Every line below that holds the string "medium" should be copied.

** RECORDS FOR THIS EXERCISE follows **

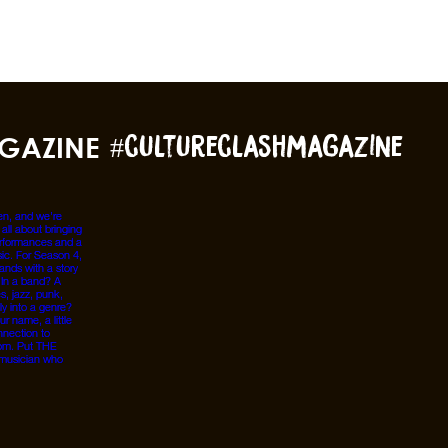
GAZINE
#cultureclashmagazine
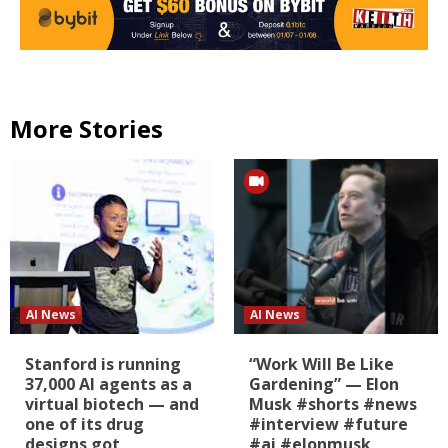
More Stories
AI News
AI News
Stanford is running
“Work Will Be Like
37,000 AI agents as a
Gardening” — Elon
virtual biotech — and
Musk #shorts #news
one of its drug
#interview #future
designs got
#ai #elonmusk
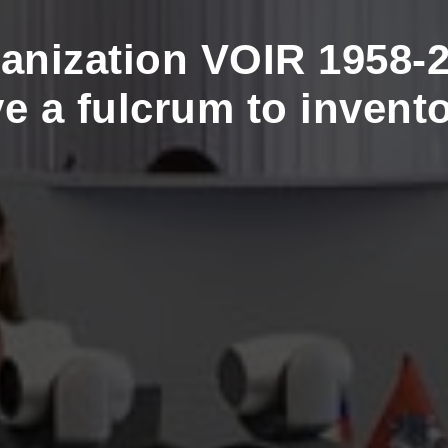
anization VOIR 1958-2
ve a fulcrum to invento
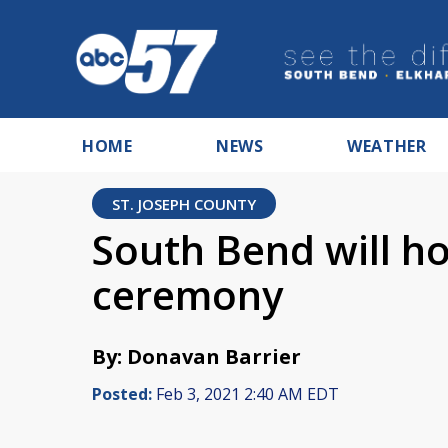
HOME
NEWS
WEATHER
ST. JOSEPH COUNTY
South Bend will ho
ceremony
By: Donavan Barrier
Posted:
Feb 3, 2021 2:40 AM EDT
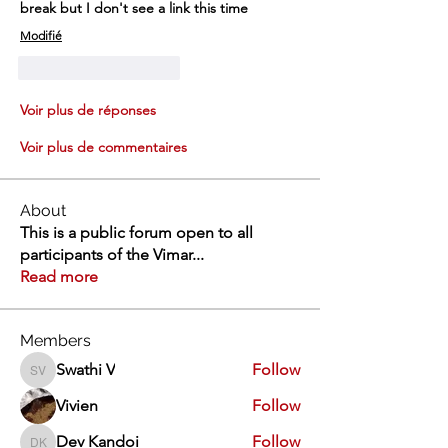
break but I don't see a link this time 
Modifié
J'aime
Répondre
Voir plus de réponses
Voir plus de commentaires
About
This is a public forum open to all
participants of the Vimar
...
Read more
Members
Swathi V
Follow
Swathi V
Vivien
Follow
Dev Kandoi
Follow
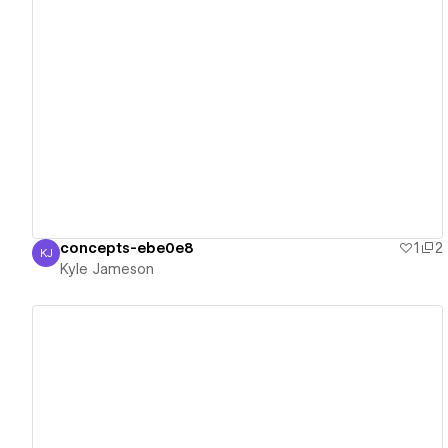
View details
concepts-ebe0e8
1
2
KJ
Kyle Jameson
Kyle Jameson
View details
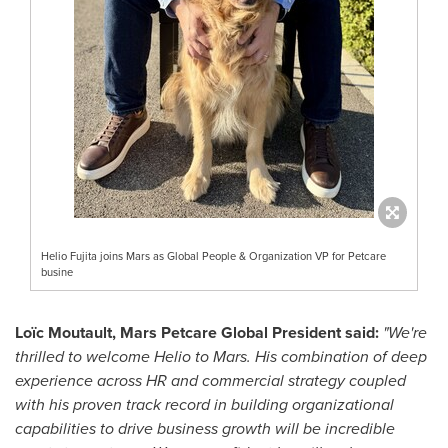
Helio Fujita joins Mars as Global People & Organization VP for Petcare
busine
Loïc Moutault, Mars Petcare Global President said:
"We're
thrilled to welcome Helio to Mars. His combination of deep
experience across HR and commercial strategy coupled
with his proven track record in building organizational
capabilities to drive
business growth
will be incredible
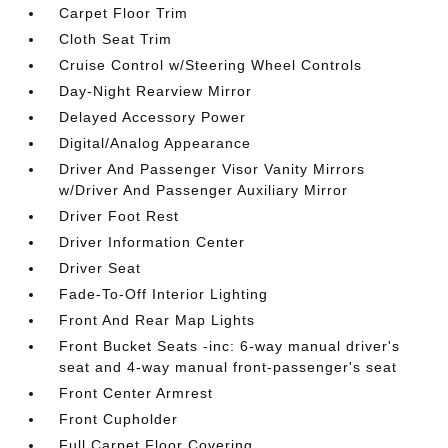
Carpet Floor Trim
Cloth Seat Trim
Cruise Control w/Steering Wheel Controls
Day-Night Rearview Mirror
Delayed Accessory Power
Digital/Analog Appearance
Driver And Passenger Visor Vanity Mirrors
w/Driver And Passenger Auxiliary Mirror
Driver Foot Rest
Driver Information Center
Driver Seat
Fade-To-Off Interior Lighting
Front And Rear Map Lights
Front Bucket Seats -inc: 6-way manual driver's
seat and 4-way manual front-passenger's seat
Front Center Armrest
Front Cupholder
Full Carpet Floor Covering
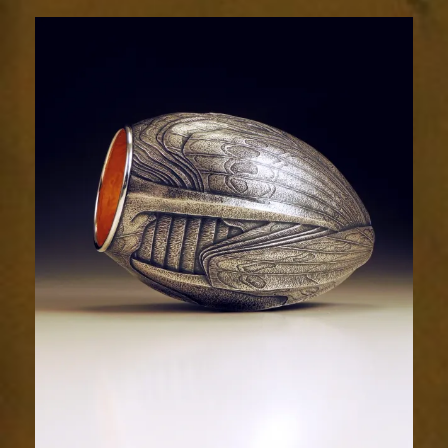
2032-
3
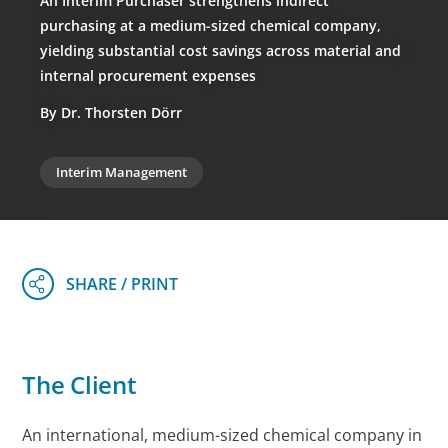
An Interim Purchaser strengthens indirect
purchasing at a medium-sized chemical company,
yielding substantial cost savings across material and
internal procurement expenses
By Dr. Thorsten Dörr
Interim Management
The Client
An international, medium-sized chemical company in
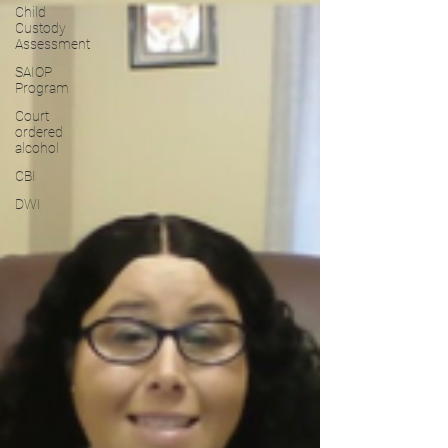
Child
Custody
Assessment
SAIOP
Program
Court
ordered
alcohol
CBI
DWI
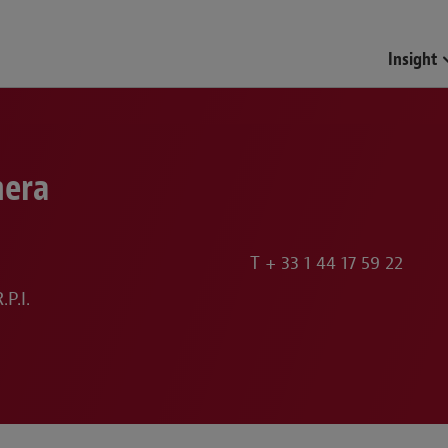
Funds & Investment Mana
Insight
hera
T
+ 33 1 44 17 59 22
P.I.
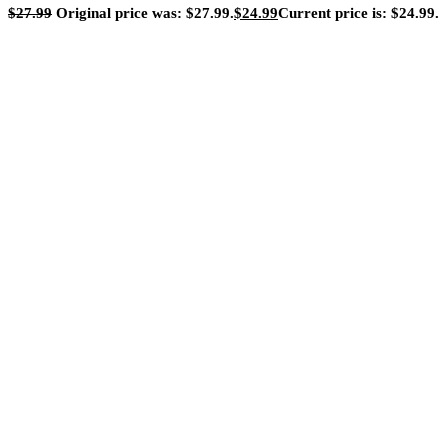
$
27.99
Original price was: $27.99.
$
24.99
Current price is: $24.99.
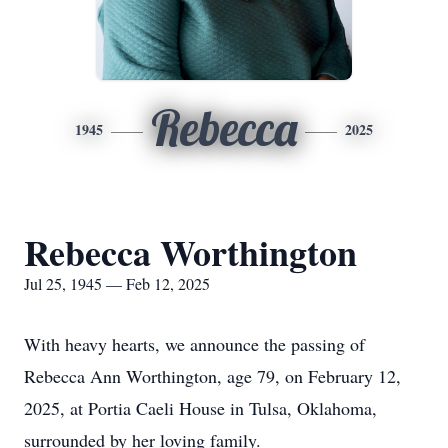
Rebecca
1945
2025
Rebecca Worthington
Jul 25, 1945 — Feb 12, 2025
With heavy hearts, we announce the passing of
Rebecca Ann Worthington, age 79, on February 12,
2025, at Portia Caeli House in Tulsa, Oklahoma,
surrounded by her loving family.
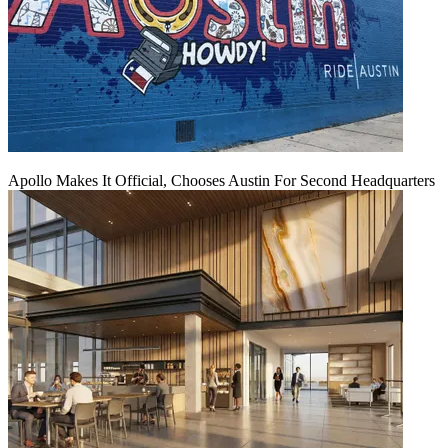
Apollo Makes It Official, Chooses Austin For Second Headquarters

** End of RECORDS FOR THIS EXERCISE **

▸ EXERCISE OUTPUT:
purchasing at a medium-sized chemical company,
An international, medium-sized chemical company in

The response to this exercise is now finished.